Balfour Beatty Constr., L.L.C. v. Liberty Mut. Fire Ins. Co.

Decision Date03 August 2020
Docket NumberNo. 19-20216,19-20216
Citation968 F.3d 504
Parties BALFOUR BEATTY CONSTRUCTION, L.L.C.; Milestone Metals, Incorporated, Plaintiffs — Appellants, v. LIBERTY MUTUAL FIRE INSURANCE COMPANY, Defendant — Appellee.
CourtU.S. Court of Appeals — Fifth Circuit

Richard Brent Cooper, Esq., Diana L. Faust, Summer Lee Frederick, Cooper & Scully, P.C., Dallas, TX, Kyle Mitchell Burke, Garland, TX, for Plaintiffs - Appellants

Richard A. Sheehy, John Mark Kressenberg, Shelley Rogers, Sheehy, Ware & Pappas, P.C., Houston, TX, for Defendant - Appellee

Before Barksdale, Higginson, and Duncan, Circuit Judges.

Stephen A. Higginson, Circuit Judge

This case involves a dispute between an insurer and insured about whether an insurance policy provides coverage for damage to the exterior glass of a Houston skyscraper. Plaintiffs Balfour Beatty Construction, L.L.C. ("Balfour") and Milestone Metals, Inc. ("Milestone") (collectively, "Appellants") sued defendant Liberty Mutual Fire Insurance Company ("Liberty") in Texas state court claiming breach of contract and violations of Sections 541 and 542 of the Texas Insurance Code. Liberty removed the case to federal court and the parties cross-moved for summary judgment. The district court granted Liberty's motion for summary judgment and denied Appellantspartial motion for summary judgment. Appellants then filed this appeal.

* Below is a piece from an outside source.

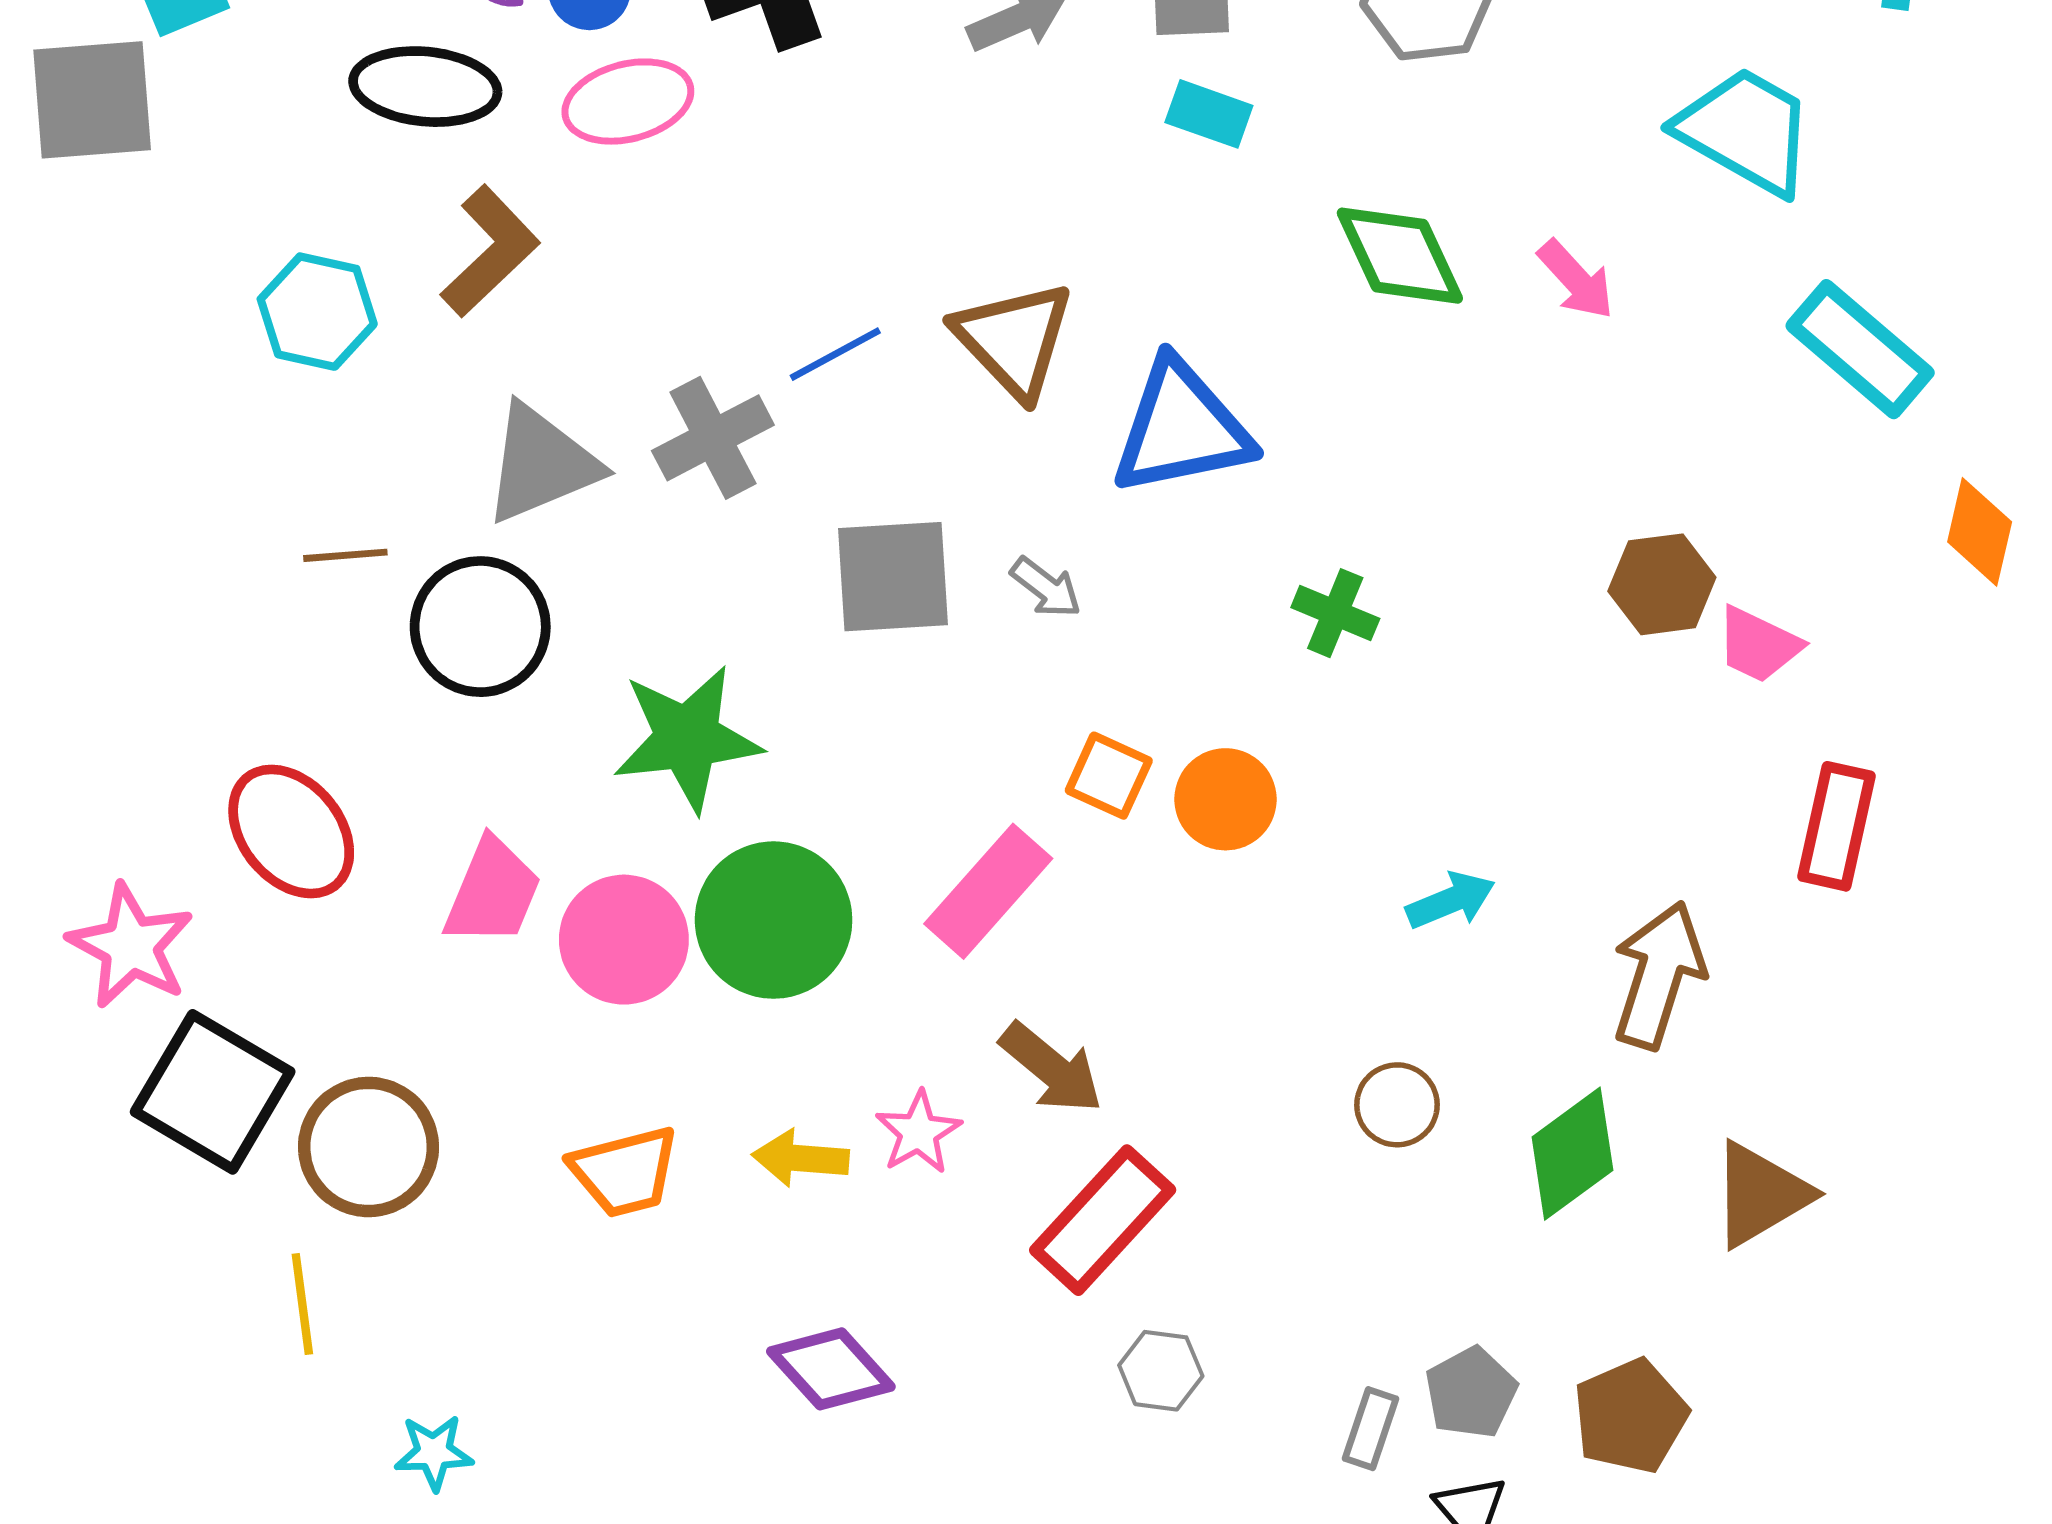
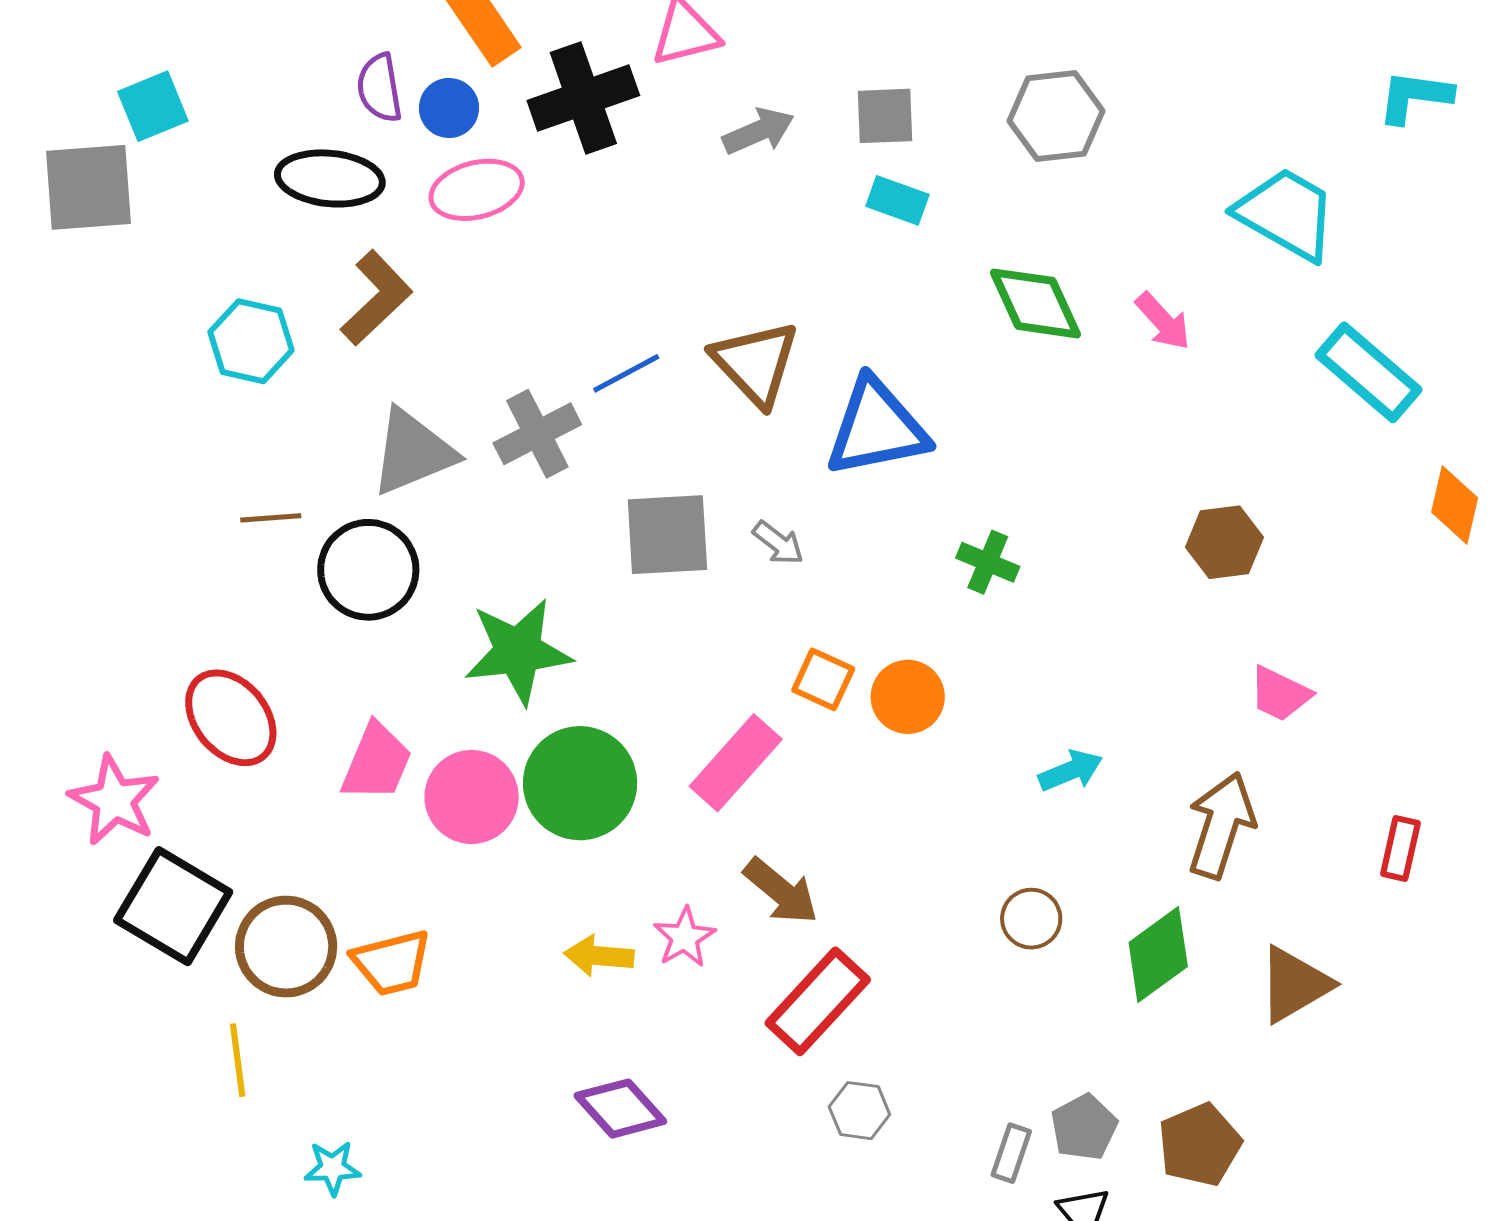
pink trapezoid: (1758, 645) -> (1280, 694), moved
red rectangle: (1837, 826) -> (1400, 849), moved, size x0.7
orange trapezoid: (625, 1172) -> (392, 963), moved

Because the insurance policy does not provide coverage for Appellants’ claim, we agree that summary judgment in Liberty's favor is appropriate. Therefore, we AFFIRM.

I. BACKGROUND
A. Factual Background

TCH Energy Corridor Venture, LLC ("Trammell Crow") was the developer of a commercial office building located in Houston, Texas, known as Energy Center 5 (the "Project"). Trammell Crow selected Balfour as the Project's general contractor. Balfour, in turn, subcontracted with Milestone for the erection of structural steel, stairs, and ornamental steel on the Project. Under Trammell Crow's contract with Balfour, Trammell Crow was required to procure builder's risk insurance for the Project. Accordingly, Trammell Crow obtained an insurance policy from Liberty (the "Policy"), effective from July 10, 2014, to August 10, 2016. The Policy is titled a "Commercial Inland Marine" policy that contains "Builders’ Risk Coverage." An "Additional Insured Endorsement" added Appellants as insureds to the "extent required and as their respective interests may appear."1

With insurance coverage in place, the Project proceeded. In October 2015, Milestone welded a 2-inch metal plate to external tubing on the eighteenth floor of Energy Center 5. In his affidavit, Milestone's Safety Director, Roman Lozano,2 explained the safety measures that Milestone undertook to avoid damaging the building when installing the plate:

Milestone implemented measures to protect the building and the glass from slag3 burns and fires. Because the location of the weld protruded from the vertical face of the building, Milestone draped extra fire blankets beneath the area where its operations occurred. Due to the location of the weld, it was impossible to place a person in a safe position to watch for falling slag.... However, at the time of the operations, the winds were very high, a factor that Milestone could not control.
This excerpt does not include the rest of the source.